Entanglement renormalization and holography

We show how recent progress in real space renormalization group methods can be used to define a generalized notion of holography inspired by holographic dualities in quantum gravity. The generalization is based upon organizing information in a quantum state in terms of scale and defining a higher-dimensional geometry from this structure. While states with a finite correlation length typically give simple geometries, the state at a quantum critical point gives a discrete version of anti-de Sitter space. Some finite temperature quantum states include black hole-like objects. The gross features of equal time correlation functions are also reproduced.

Figure 1

The tensor network structure of entanglement renormalization. Circles are lattice sites at various coarse-grained scales. Squares with four lines are unitary disentanglers and triangles with three lines are isometric coarse graining transformations. The network shown here represents a $2\to 1$ coarse graining scheme and has a characteristic fractal structure.

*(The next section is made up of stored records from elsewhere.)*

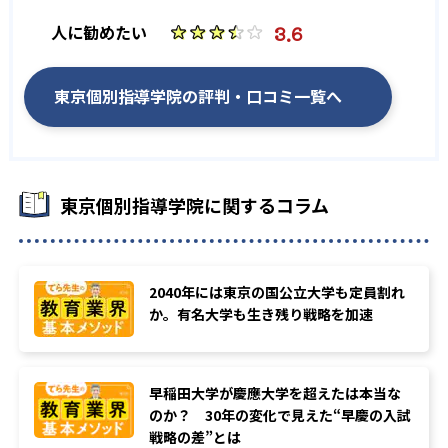
3.6
人に勧めたい
-
-
日本大学
東洋大学
-
-
駒沢大学
専修大学
東京個別指導学院の評判・口コミ一覧へ
-
-
成城大学
成蹊大学
-
-
明治学院大学
獨協大学
東京個別指導学院に関するコラム
-
-
國學院大學
武蔵大学
-
-
神奈川大学
東京農業大学
2040年には東京の国公立大学も定員割れ
か。有名大学も生き残り戦略を加速
-
芝浦工業大学
早稲田大学が慶應大学を超えたは本当な
など
のか？ 30年の変化で見えた“早慶の入試
※ベネッセ教育情報サイト
戦略の差”とは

In principle, each tensor can be different, but requiring translation and scale invariance provides strong constraints.

Figure 2

(Upper left) A piece of the causal cone of a small block. (Upper right) Reversing the flow to proceed from three sites to six sites. (Lower left) Shaded sites are outside the causal cone of the two-site block and can be traced out. (Lower right) Four sites remain and we can now apply the next layer of disentanglers to reach the two-site block of interest.